The Government argues that judicial review is not available under subsection (A) because the Secretary is not "in violation" of the ESA, and under subsection (C) because the Secretary has not failed to perform any nondiscretionary duty under §1533.
Turning first to subsection (C): that it covers only violations of §1533 is clear and unambiguous. Petitioners' first and second claims, which assert that the Secretary has violated §1536, are obviously not reviewable under this provision.
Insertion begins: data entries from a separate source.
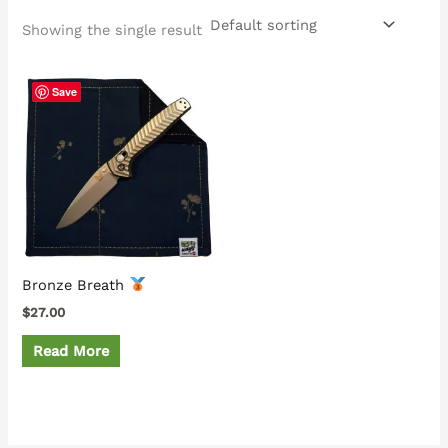
Showing the single result
Save
Bronze Breath
$
27.00
Read More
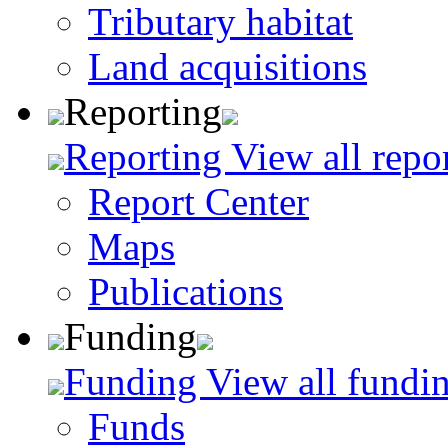
Tributary habitat
Land acquisitions
Reporting
Reporting
View all repo
Report Center
Maps
Publications
Funding
Funding
View all fundin
Funds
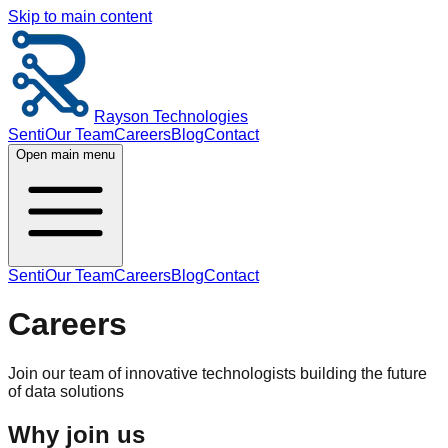
Skip to main content
Rayson Technologies
Senti
Our Team
Careers
Blog
Contact
Open main menu
Senti
Our Team
Careers
Blog
Contact
Careers
Join our team of innovative technologists building the future
of data solutions
Why join us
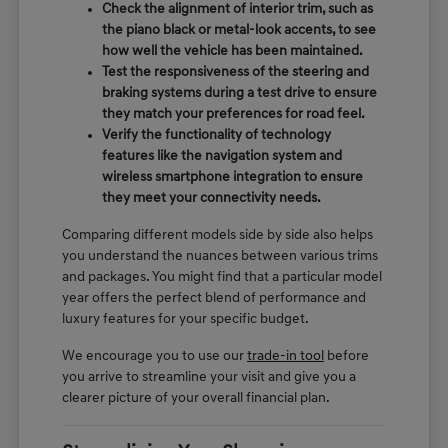
Check the alignment of interior trim, such as
the piano black or metal-look accents, to see
how well the vehicle has been maintained.
Test the responsiveness of the steering and
braking systems during a test drive to ensure
they match your preferences for road feel.
Verify the functionality of technology
features like the navigation system and
wireless smartphone integration to ensure
they meet your connectivity needs.
Comparing different models side by side also helps
you understand the nuances between various trims
and packages. You might find that a particular model
year offers the perfect blend of performance and
luxury features for your specific budget.
We encourage you to use our
trade-in tool
before
you arrive to streamline your visit and give you a
clearer picture of your overall financial plan.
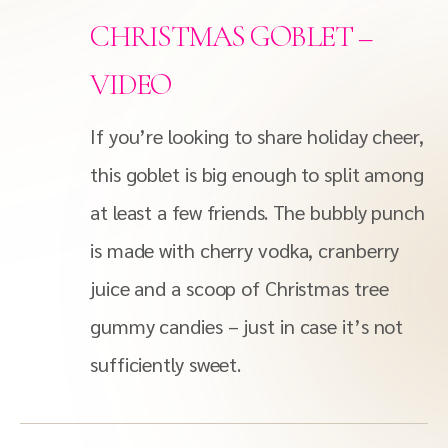
CHRISTMAS GOBLET –
VIDEO
If you’re looking to share holiday cheer,
this goblet is big enough to split among
at least a few friends. The bubbly punch
is made with cherry vodka, cranberry
juice and a scoop of Christmas tree
gummy candies – just in case it’s not
sufficiently sweet.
However, as described above, the third claim alleges that the Biological Opinion implicitly determines critical habitat without complying with the mandate of §1533(b)(2) that the Secretary "tak[e] into consideration the economic impact, and any other relevant impact, of specifying any particular area as critical habitat." This claim does come within subsection (C).
The Government seeks to avoid this result by appealing to the limitation in subsection (C) that the duty sought to be enforced not be "discretionary with the Secretary." But the terms of §1533(b)(2) are plainly those of obligation rather than discretion: "The Secretary shall designate critical habitat, and make revisionsthereto, . . . on the basis of the best scientific data available and after taking into consideration the economic impact, and any other relevant impact, of specifying any particular area as critical habitat." (Emphasis added.) It is true that this is followed by the statement that, except where extinction of the species is at issue, "[t]he Secretary may exclude any area from critical habitat if he determines that the benefits of such exclusion outweigh the benefits of specifying such area as part of the critical habitat." Ibid. (emphasis added). However, the fact that the Secretary's ultimate decision is reviewable only for abuse of discretion does not alter the categorical requirement that, in arriving at his decision, he "tak[e] into consideration the economic impact, and any other relevant impact," and use "the best scientific data available." Ibid. It is rudimentary administrative law that discretion as to the substance of the ultimate decision does not confer discretion to ignore the required procedures of decisionmaking. See SEC v. Chenery Corp., 318 U.S. 80, 94
-95 (1943). Since it is the omission of these required procedures that petitioners complain of, their §1533 claim is reviewable under §1540(g)(1)(C).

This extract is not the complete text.